Search Unity

Possible to use Addressable system getting assets from Azure?

Discussion in 'Addressables' started by AustynPember, Nov 28, 2018.

  1. AustynPember

    AustynPember

    Joined:
    Mar 14, 2018
    Posts:
    17
    Hello - I am wondering if it is feasible to utilize an Azure cloud DB (blob?) to do this:

    I have a Unity application that will be ran primarily on UWP tablets and Desktops, with the possibility of WebGL application as well.

    This application currently has 3D models in the project folder, along with images and CSV files in the resources folder. When you go into a certain view in the app - it loads up this 3D model and displays some of these images, as well as reading data from the CSV file which dynamically generates buttons and also connects these buttons to certain parts of the 3D model (links to the GameObject.)

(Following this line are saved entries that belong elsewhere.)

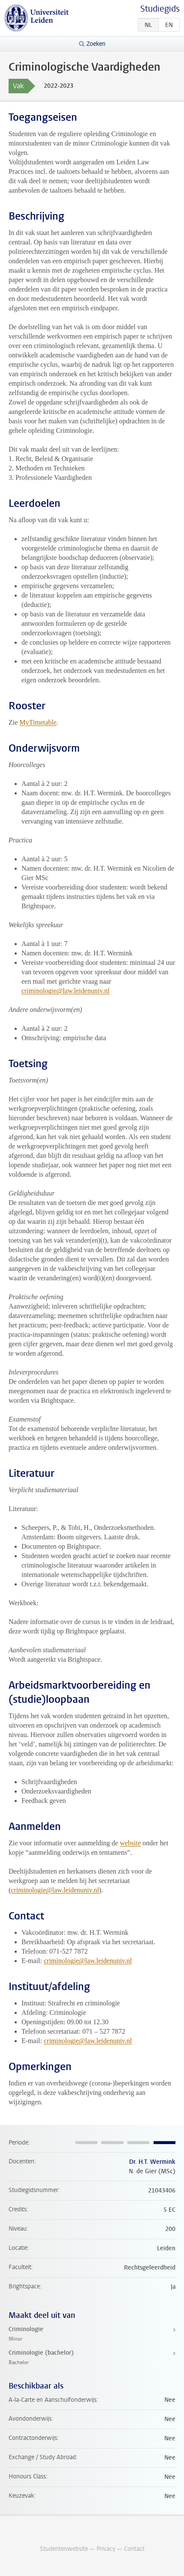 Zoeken (96, 44)
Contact (134, 2549)
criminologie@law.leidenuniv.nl (65, 990)
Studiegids (160, 9)
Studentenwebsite (64, 2549)
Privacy (106, 2549)
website (130, 1843)
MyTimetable (38, 722)
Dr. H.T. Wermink (152, 2162)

    My goal is to set up the application so as that when a logged in user goes to this "viewer" page in the app, it loads in the particular 3D model that they requested. The 3D model would be originally sitting in an Azure (cloud?) database. Along with this 3D model they would also get the images, CSV, and other files associated with the model. They could then save all this data to their device, so that they would not have to go download it again after they did it the first time. They could also choose to not save it as well. If they did save it, I also want to run a check every time they enter that "viewer" in the app that they are looking at the most updated files from the Azure DB. If they are not, then we would download the updated data.

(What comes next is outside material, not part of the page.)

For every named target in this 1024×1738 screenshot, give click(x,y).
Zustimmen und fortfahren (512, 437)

    I've heard things about utilizing a headless unity server to deliver this content? I have no idea how that works.

    Is this something that Addressable Asset system helps with? Or do I just have to use the traditional AssetBundle requests?

    Thanks ~
     
  2. unity_bill

    unity_bill

    Unity Technologies

    Joined:
    Apr 11, 2017
    Posts:
    988
    I'm not familiar with Azure specifically, and how to set it up, but the short answer is that addressables gives you the ability to put content (models, textures, csv, whatever) into asset bundles. You can then put those bundles up on some server, and addressables will understand how to pull them down. It will automatically deal with caching to avoid re-downloading.
     
  3. AlkisFortuneFish

    AlkisFortuneFish

    Joined:
    Apr 26, 2013
    Posts:
    727
    FYI, we have our asset bundles on an Azure storage blob. It works fine. At the moment we just have public read (but not list) access to that blob container, but if it has to be secured, there are several ways to apply an SAS token to the URL, whether by modifying the addressables system or just altering the settings before initialisation.
     
  4. AustynPember

    AustynPember

    Joined:
    Mar 14, 2018
    Posts:
    17
    Thanks Bill
    This is good info too. I currently have a test set up where I am pulling from a blob container that is public read - but we are definitely going to have to make this secure soon. I am interested in ways to apply that SAS token - do you have any examples?
     
  5. AustynPember

    AustynPember

    Joined:
    Mar 14, 2018
    Posts:
    17
    Also, I was wondering how you packaged those assets and put them on Azure, as well as how your unity game client is actually referencing them?
    Our goal is to have assets packaged by some automatic process after being ran through PiXYZ batch, and then have our game client serve them up... the problem is - that's separate from the game client. I cant have thousands of 3D models, 2D files, etc... in my editor when I generate the build. So, I can't just use the Addressables asset window and package them up there, link them to the repository, and build.
     
  6. AlkisFortuneFish

    AlkisFortuneFish

    Joined:
    Apr 26, 2013
    Posts:
    727
    When I was testing this, I just edited the code in AssetBundleProviderRemoteWebRequest, but this is probably not the cleanest way and I haven't really looked at it since to find a cleaner way. In our case, settings.json is provided to the system off the server, so we could always modify it before feeding it into LoadCatalogsFromRuntimeData().

    Ah, now this is something that I am going to need to solve at some point. There are some threads here regarding building addressables in another project but I have not had the time to go through it yet, we just have everything in our main project but disabled all sorts of automatic building of the bundles, doing that in a batch build instead.